Mai una volta, su un volo italiano, ho dovuto interrompere una dimostrazione di sicurezza perché c’era troppo chiasso e raramente mi è capitato di discutere con un mio connazionale per motivi futili, come a volte è successo in altri casi, e di questo vado particolarmente fiera.
Tendenzialmente gli Italiani seguono le direttive che gli vengono date e –credeteci o no- non stanno là a fare polemica se gli si chiede di spegnere il computer per il decollo, o di aspettare due minuti che sia sicuro per usare il bagno.

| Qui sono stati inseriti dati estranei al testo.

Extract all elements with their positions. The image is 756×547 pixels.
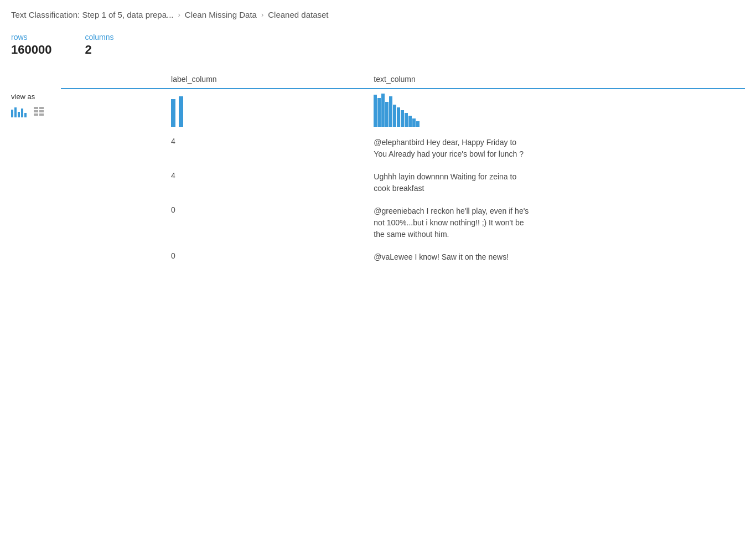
- text-value-2: @greeniebach I reckon he'll play, even i…: [365, 200, 745, 246]
- table-row: 4 Ughhh layin downnnn Waiting for zeina …: [61, 166, 745, 200]
- label-value-1: 4: [162, 166, 365, 200]
- text-bar-1: [374, 95, 377, 127]
- chart-row-index: [61, 89, 162, 131]
- table-view-button[interactable]: [31, 104, 46, 120]
- label-value-3: 0: [162, 246, 365, 269]
- label-bar-2: [179, 96, 183, 127]
- label-value-2: 0: [162, 200, 365, 246]
- table-row: 0 @greeniebach I reckon he'll play, even…: [61, 200, 745, 246]
- text-bar-12: [416, 121, 420, 127]
- table-grid-icon: [33, 106, 45, 118]
- bar3: [18, 112, 20, 117]
- label-distribution-chart: [171, 94, 356, 127]
- breadcrumb-sep1: ›: [178, 11, 180, 19]
- bar1: [11, 110, 13, 117]
- chart-row: [61, 89, 745, 131]
- columns-stat: columns 2: [85, 33, 113, 57]
- row-index-1: [61, 166, 162, 200]
- row-index-0: [61, 131, 162, 166]
- columns-label: columns: [85, 33, 113, 42]
- bar5: [24, 113, 27, 117]
- svg-rect-1: [39, 107, 44, 109]
- text-bar-7: [397, 107, 400, 127]
- bar2: [14, 107, 17, 117]
- view-as-label: view as: [11, 92, 59, 101]
- svg-rect-3: [39, 110, 44, 112]
- data-table-wrapper: label_column text_column: [61, 70, 745, 269]
- text-bar-4: [385, 102, 389, 127]
- label-col-header: label_column: [162, 70, 365, 89]
- text-content-1: Ughhh layin downnnn Waiting for zeina to…: [374, 171, 529, 194]
- columns-value: 2: [85, 43, 113, 57]
- text-content-0: @elephantbird Hey dear, Happy Friday to …: [374, 137, 529, 160]
- text-bar-3: [381, 94, 385, 127]
- table-header-row: label_column text_column: [61, 70, 745, 89]
- label-bar-1: [171, 99, 175, 127]
- row-index-3: [61, 246, 162, 269]
- text-bar-5: [389, 96, 392, 127]
- text-col-header: text_column: [365, 70, 745, 89]
- stats-row: rows 160000 columns 2: [11, 33, 745, 57]
- row-index-2: [61, 200, 162, 246]
- breadcrumb: Text Classification: Step 1 of 5, data p…: [11, 6, 745, 19]
- text-content-2: @greeniebach I reckon he'll play, even i…: [374, 205, 529, 240]
- text-bar-8: [401, 110, 404, 127]
- text-bar-6: [393, 105, 396, 127]
- text-distribution-chart: [374, 94, 736, 127]
- svg-rect-4: [34, 113, 38, 116]
- text-bar-9: [405, 113, 408, 127]
- bar4: [21, 109, 23, 117]
- index-col-header: [61, 70, 162, 89]
- table-row: 0 @vaLewee I know! Saw it on the news!: [61, 246, 745, 269]
- rows-stat: rows 160000: [11, 33, 51, 57]
- text-value-0: @elephantbird Hey dear, Happy Friday to …: [365, 131, 745, 166]
- text-value-1: Ughhh layin downnnn Waiting for zeina to…: [365, 166, 745, 200]
- rows-value: 160000: [11, 43, 51, 57]
- bar-chart-view-button[interactable]: [11, 104, 27, 120]
- svg-rect-5: [39, 113, 44, 116]
- breadcrumb-step1: Text Classification: Step 1 of 5, data p…: [11, 10, 174, 19]
- data-table: label_column text_column: [61, 70, 745, 269]
- svg-rect-0: [34, 107, 38, 109]
- text-bar-11: [412, 118, 416, 127]
- label-chart-cell: [162, 89, 365, 131]
- breadcrumb-step2: Clean Missing Data: [185, 10, 257, 19]
- text-bar-10: [408, 116, 412, 127]
- rows-label: rows: [11, 33, 51, 42]
- svg-rect-2: [34, 110, 38, 112]
- view-as-section: view as: [11, 70, 61, 120]
- breadcrumb-sep2: ›: [261, 11, 263, 19]
- bar-chart-icon: [11, 106, 27, 117]
- label-value-0: 4: [162, 131, 365, 166]
- text-bar-2: [377, 98, 381, 127]
- text-content-3: @vaLewee I know! Saw it on the news!: [374, 251, 529, 263]
- main-layout: view as: [11, 70, 745, 269]
- breadcrumb-step3: Cleaned dataset: [268, 10, 328, 19]
- table-row: 4 @elephantbird Hey dear, Happy Friday t…: [61, 131, 745, 166]
- text-value-3: @vaLewee I know! Saw it on the news!: [365, 246, 745, 269]
- text-chart-cell: [365, 89, 745, 131]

Un’altra cosa che ci distingue è l’aggregazione. Dei perfetti estranei che si imbarcano sullo stesso volo, possono atterrare a destinazione ed essere diventati amiconi! Un Italiano che vive già all’estero e incontra qualcuno che sta partendo per la prima volta, sarà quasi sempre disposto ad aiutarlo e dispensare consigli, condividendo la propria esperienza, e questa pagina ne è la prova.
Il senso di appartenenza è una cosa che coinvolge tutti noi, anche i più restii ad ammetterlo, ed è bello. Come quando, lavorando, t’imbatti in persone che tornano in patria dopo un viaggio per l’Europa e quando ti sentono parlare Italiano ti abbracciano e ti trattano come fossi loro parente!
Personalmente, tutte le volte che sul foglio turni mi è capitato di vedere un volo italiano, io ho sorriso. Tutto diventa più fluido quando si parla la stessa lingua, si condividono le radici, le abitudini e il senso dell’umorismo: ci si sente più vicini a casa, anche quando si è tra le nuvole.